Wir haben jetzt schon viel mehr Ruhe als vor einem Jahr. Wichtig ist eine offene und transparente Kommunikation der Bevölkerung gegenüber. Wir müssen die Bürger abholen und ernst nehmen. Das muss noch vermehrt gelebt werden.
Das klingt gut. Die Bürger haben aber sehr unterschiedliche Bedürfnisse und Wünsche.
Das stimmt und gehört zu den Schwierigkeiten. Wir müssen heraushören, was die Mehrheit der Einwohnerinnen und Einwohner möchte und dies mit den finanziellen und anderen Möglichkeiten in Einklang bringen. Die Gemeinde Fischbach-Göslikon wächst durch verschiedene Bauprojekte in den nächsten fünf bis zehn Jahren um 250 bis 500 Einwohner. Da gilt es abzuschätzen, wer kommt und welche Auswirkungen das auf die Infrastruktur wie etwa den Schulraumbedarf hat. Wir müssen jetzt einen umsetzbaren Plan erstellen und diesen realisieren.
Bei all diesen Herausforderungen: Wie entspannen Sie sich zwischen der Arbeit?

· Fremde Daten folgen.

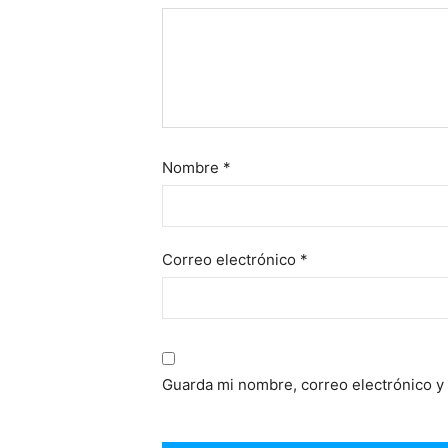
Nombre
*
Correo electrónico
*
Guarda mi nombre, correo electrónico y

Indem ich Zeit im privaten Freundeskreis verbringe, mit Sport und Wellness. Zwei bis drei Stunden runterfahren tut richtig gut. Danach habe ich wieder Kraft und Willen für diese teils 14- bis 15-Stunden-Tage. Durch meine früheren beruflichen Tätigkeiten sehe ich mich als krisenresistent und bin es gewohnt, nicht gleich aufzugeben. Meine Devise bleibt: Was kann ich tun, damit es für die Einwohner im Dorf einfacher oder besser wird.
Persönlich
Ronny Wasem amtete vor seinem Einstieg als Gemeindeschreiber von Fischbach-Göslikon als Kommandant der Zivilschutzorganisation Wettingen-Limmattal. Zuvor war er Offizier und Ereignismanager beim Lösch- und Rettungszug der SBB. Neben seiner Arbeit als Gemeindeschreiber verbringt er seine Freizeit als Vizekommandant der Feuerwehr Bremgarten und als Chef des Regionalen Führungsorgan Aargau Ost. Zurzeit absolviert er die Ausbildung zum Gemeindeschreiber. Er besitzt zudem ein Diplom in Betriebswirtschaft und in Management und ein Höheres Wirtschaftsdiplom.